For one, the way people talk about their health can throw off algorithms looking for keywords. And that can cause medical websites to offer information that isn’t helpful.

For example, if a patient wants information about depression, but also mentions suffering from severe hypoglycemia, the health forum website might offer advice on diabetes, but not on depression. 

Chuah has found a number of data mining approaches that can improve results. “When the user types their information, we look for patterns and remove noisy sentences or transition words that are not relevant,” Chuah says. 

She designed a deep-learning-based medical diagnostic system that utilizes reliable medical information to generate diagnoses. She uses tools such as convolutional neural network (CNN) models and recurrent neural network (RNN) models that capture the underlying structure in sequential data. “It’s like gathering expertise from multiple physicians,” Chuah says. “As you reach an increasing level of opinion, you can do a better job of diagnosing a condition or personalizing care.”

She also gave greater weight to risk factors. “I know, for example, that Asian females typically have more calcium spots on mammograms that can generate scary false reports that lead to biopsy,” Chuah says. Knitting such information into a diagnostic model adds power to its predictions—and could potentially reduce health care costs. 

Yet patients and doctors can be skeptical about diagnostics derived from artificial intelligence methods. “Physicians don’t want to use deep learning if they don’t understand how the model comes to a conclusion,” Chuah says. She made explanations a part of her system’s design so users can see which keywords led to specific predictions. “If you provide an explanation, it’s more likely a physician will trust the results,” she says. 

Protecting health data

Putting trust in AI also raises concerns about cybersecurity. Chuah has investigated potential cyberattacks on these deep learning models and what might be done to detect them. Neural networks used in health care most often follow RNN models, yet the bulk of research on neural-network hacking focuses on CNN. “Few have done studies on how to attack RNN, so we decided to look at that,” Chuah says.

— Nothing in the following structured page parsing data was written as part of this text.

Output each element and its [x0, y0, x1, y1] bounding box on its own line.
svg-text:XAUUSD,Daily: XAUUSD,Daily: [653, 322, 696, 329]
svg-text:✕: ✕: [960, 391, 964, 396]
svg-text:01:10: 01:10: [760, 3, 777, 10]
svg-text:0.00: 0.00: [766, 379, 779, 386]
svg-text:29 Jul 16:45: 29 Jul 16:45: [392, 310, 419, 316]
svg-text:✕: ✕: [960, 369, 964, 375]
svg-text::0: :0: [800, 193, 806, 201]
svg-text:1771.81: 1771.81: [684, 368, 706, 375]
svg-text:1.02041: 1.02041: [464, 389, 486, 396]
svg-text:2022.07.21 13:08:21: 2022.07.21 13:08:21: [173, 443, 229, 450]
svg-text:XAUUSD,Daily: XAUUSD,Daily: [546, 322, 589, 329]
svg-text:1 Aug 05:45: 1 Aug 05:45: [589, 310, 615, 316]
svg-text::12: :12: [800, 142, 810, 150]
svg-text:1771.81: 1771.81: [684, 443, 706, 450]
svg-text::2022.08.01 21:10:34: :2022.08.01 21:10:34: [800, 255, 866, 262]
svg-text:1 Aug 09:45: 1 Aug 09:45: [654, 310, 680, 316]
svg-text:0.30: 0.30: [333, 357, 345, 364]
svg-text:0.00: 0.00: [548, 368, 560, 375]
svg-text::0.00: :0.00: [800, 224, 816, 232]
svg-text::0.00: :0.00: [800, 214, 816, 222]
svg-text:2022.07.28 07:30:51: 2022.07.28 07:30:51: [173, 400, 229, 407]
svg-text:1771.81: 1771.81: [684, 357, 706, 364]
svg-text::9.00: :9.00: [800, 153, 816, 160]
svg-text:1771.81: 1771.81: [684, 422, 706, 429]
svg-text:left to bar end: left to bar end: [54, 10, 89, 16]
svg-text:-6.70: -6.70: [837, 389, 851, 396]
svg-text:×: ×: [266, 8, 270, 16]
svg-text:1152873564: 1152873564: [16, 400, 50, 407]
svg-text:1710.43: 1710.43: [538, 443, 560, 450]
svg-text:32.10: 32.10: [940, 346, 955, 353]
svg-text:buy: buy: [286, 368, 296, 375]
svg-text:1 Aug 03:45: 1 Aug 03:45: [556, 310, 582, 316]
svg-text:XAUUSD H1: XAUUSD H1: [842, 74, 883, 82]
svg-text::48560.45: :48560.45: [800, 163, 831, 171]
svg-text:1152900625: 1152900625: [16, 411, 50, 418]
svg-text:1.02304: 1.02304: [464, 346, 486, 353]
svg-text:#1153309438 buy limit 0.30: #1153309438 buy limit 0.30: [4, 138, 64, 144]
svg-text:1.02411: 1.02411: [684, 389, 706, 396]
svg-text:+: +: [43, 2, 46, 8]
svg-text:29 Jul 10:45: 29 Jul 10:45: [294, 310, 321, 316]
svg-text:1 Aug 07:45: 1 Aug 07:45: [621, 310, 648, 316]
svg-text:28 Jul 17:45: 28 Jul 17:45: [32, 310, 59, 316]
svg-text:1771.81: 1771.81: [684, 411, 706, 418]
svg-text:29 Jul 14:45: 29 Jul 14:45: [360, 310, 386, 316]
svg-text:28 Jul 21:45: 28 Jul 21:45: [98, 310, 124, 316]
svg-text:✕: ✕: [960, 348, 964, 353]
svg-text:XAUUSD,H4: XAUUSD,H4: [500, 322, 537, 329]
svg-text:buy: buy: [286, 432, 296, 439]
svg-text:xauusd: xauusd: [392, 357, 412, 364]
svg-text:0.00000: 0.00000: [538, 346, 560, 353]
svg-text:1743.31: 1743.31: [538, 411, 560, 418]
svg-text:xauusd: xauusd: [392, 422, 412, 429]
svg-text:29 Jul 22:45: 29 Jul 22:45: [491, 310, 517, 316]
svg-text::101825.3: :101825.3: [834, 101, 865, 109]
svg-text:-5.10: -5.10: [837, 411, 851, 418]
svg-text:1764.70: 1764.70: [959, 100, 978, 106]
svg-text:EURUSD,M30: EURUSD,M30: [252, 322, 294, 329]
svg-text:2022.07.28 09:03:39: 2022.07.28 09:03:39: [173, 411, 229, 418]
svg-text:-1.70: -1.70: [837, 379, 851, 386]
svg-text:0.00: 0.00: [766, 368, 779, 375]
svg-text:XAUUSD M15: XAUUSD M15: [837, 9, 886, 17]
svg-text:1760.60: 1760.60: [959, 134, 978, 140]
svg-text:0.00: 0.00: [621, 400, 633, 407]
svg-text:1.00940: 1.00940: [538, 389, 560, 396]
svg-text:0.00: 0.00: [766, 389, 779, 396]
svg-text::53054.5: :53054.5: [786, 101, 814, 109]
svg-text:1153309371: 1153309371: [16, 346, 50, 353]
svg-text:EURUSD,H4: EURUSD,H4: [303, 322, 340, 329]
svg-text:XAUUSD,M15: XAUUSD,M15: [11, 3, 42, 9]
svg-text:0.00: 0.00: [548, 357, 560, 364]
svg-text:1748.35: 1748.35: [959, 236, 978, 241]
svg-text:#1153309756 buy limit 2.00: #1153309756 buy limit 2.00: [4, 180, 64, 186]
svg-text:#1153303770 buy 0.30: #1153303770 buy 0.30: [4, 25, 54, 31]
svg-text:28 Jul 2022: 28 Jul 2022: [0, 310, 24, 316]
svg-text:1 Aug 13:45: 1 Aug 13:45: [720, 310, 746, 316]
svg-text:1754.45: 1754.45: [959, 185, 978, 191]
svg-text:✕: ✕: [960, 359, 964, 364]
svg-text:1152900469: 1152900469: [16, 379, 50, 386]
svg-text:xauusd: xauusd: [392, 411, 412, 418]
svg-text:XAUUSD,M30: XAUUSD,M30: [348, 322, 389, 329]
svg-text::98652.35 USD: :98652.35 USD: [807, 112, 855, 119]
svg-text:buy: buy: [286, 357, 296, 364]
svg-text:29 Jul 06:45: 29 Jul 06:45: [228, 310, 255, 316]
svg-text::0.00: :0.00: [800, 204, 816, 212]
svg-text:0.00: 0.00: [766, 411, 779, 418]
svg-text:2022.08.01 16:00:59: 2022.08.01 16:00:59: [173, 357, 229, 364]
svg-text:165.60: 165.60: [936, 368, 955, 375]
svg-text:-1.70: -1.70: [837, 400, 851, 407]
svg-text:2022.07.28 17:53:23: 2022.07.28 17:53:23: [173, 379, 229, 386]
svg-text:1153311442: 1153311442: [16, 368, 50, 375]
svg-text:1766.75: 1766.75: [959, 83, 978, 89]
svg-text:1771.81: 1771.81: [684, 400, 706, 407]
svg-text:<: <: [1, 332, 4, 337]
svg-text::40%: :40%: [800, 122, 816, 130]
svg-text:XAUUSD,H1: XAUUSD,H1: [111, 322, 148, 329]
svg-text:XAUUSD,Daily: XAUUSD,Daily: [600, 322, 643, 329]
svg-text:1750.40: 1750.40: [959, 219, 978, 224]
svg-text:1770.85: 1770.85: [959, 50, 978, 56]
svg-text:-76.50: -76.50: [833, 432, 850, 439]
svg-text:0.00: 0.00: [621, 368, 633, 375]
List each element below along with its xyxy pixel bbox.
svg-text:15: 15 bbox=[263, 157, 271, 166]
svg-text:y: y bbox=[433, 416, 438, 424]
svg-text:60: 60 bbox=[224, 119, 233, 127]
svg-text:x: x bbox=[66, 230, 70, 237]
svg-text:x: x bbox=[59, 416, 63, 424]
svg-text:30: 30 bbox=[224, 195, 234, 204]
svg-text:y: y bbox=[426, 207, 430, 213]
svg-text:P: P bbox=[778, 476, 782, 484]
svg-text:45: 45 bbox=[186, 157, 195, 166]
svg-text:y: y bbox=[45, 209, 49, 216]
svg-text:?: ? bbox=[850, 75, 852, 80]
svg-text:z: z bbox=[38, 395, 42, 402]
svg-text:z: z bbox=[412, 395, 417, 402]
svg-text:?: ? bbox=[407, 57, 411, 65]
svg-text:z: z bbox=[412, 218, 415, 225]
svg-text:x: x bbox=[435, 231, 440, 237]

Using both synthetic and real-world datasets, Chuah and Xue introduced a new attack on an RNN machine learning system. They added random noise that affected how the system weighted data, causing the system to misclassify a group of inputs into a wrong output class. “Typically in a successful attack, you look for loopholes that cause a small perturbation of true values,” Chuah says. Without necessarily introducing malicious data, they led the system to make wrong predictions and reduced its accuracy. 

“The importance of demonstrating this is for researchers to take a deeper look at whatever model they come up with, and introduce techniques that make the model more robust,” Chuah says. She and Xue have also shown how features in a genuine RNN-based model differ from those in a maliciously modified one, and have designed a low-cost detection scheme that could identify an attack such as the one they executed. 

It’s exciting work with a far reach. “That’s what makes research interesting,” says Chuah. “You add to the progress in developing more robust deep learning models. Whether you use them for health care or autonomous cars, it’s essentially the same thing. The wisdom applies everywhere.”